Saints-Pères… de nom et de fait!
Nouvelle journée historique au Vatican: le pape François a décidé, vendredi 5 juin, de proclamer «saints» deux de ses prédécesseurs, Jean XXIII et Jean-Paul II.
On attendait Karol Wojtyla, pape de 1978 à 2005, dont le processus de béatification puis de canonisation a été mené tambour battant, ce qui fera sans doute de lui le détenteur d’un record historique : être déclaré saint seulement huit ans après sa mort. Les fidèles du très charismatique pape polonais avaient d’ailleurs crié «Santo Subito!» (Saint, tout de suite!) dès le jour de ses funérailles, alors que plusieurs années sont normalement requises avant toute démarche.
Mais le pape argentin a créé la surprise en ajoutant celle du prédécesseur à ces fonctions dont il se sent sans doute le plus proche: Jean XXIII. Surnommé «le Bon Pape», Angelo Giuseppe Roncalli (Pape de 1958 à 1963) est souvent considéré comme le père de la rénovation de l’Église catholique pour avoir lancé le concile Vatican II qui a tracé des lignes novatrices: abandon du latin et du port obligatoire de la soutane, mais surtout liberté de conscience et ouverture aux autres religions et aux non-croyants.

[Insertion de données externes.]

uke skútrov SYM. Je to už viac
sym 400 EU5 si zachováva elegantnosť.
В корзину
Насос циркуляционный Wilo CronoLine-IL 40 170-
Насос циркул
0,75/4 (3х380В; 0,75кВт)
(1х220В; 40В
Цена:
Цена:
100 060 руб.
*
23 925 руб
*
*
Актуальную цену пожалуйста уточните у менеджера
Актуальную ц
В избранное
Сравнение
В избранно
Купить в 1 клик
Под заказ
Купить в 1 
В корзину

Arrivé du «bout du monde», l’Argentin Jorge Bergoglio a lui aussi entrepris une forme de révolution dans l’Église en s’attaquant à des réformes de la curie et des finances du Vatican qui font déjà grincer quelques dents chez certains prélats au sommet de l’Église.

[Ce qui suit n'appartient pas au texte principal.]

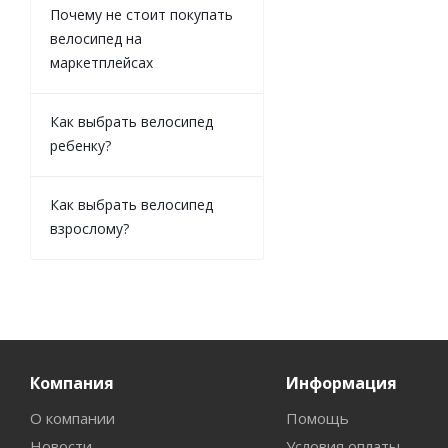
Почему не стоит покупать
велосипед на
маркетплейсах
Как выбрать велосипед
ребенку?
Как выбрать велосипед
взрослому?
Компания
Информация
О компании
Помощь
Новости
Условия оплаты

Signe du fort désir du nouveau pape de coupler les deux canonisations, le pape a approuvé la prochaine canonisation de Jean XXIII, sans même qu’un miracle par son intercession ait été validé, une procédure plutôt rare. La date de cette double cérémonie n’est pas encore connue. Elle pourrait intervenir « avant la fin de l’année », a simplement annoncé le porte-parole du Vatican, le père Federico Lombardi.
Cette double canonisation permettrait aussi de relativiser la promotion particulièrement rapide du pape polonais qui a certes marqué l’histoire – notamment pour la chute du communisme –, mais autour duquel subsistent des zones d’ombre, notamment la gestion de la curie et des affaires de pédophilie au sein du clergé. Autre raison qui explique sans doute la décision de célébrer les deux papes en même temps: de par son attitude, Jorge Bergoglio est très proche du souriant et bienveillant Jean XXIII. Ses embrassades pendant ses tours en «papamobile» dans la foule, ses improvisations, son langage direct et simple contrastent avec la personnalité de son austère et timide prédécesseur l’ex-théologien Benoît XVI.
Pour autant, aucune divergence doctrinale ne sépare les deux hommes qui cohabitent dans le plus petit État du monde, après la démission historique du pape allemand qui a stupéfié le monde entier en février dernier.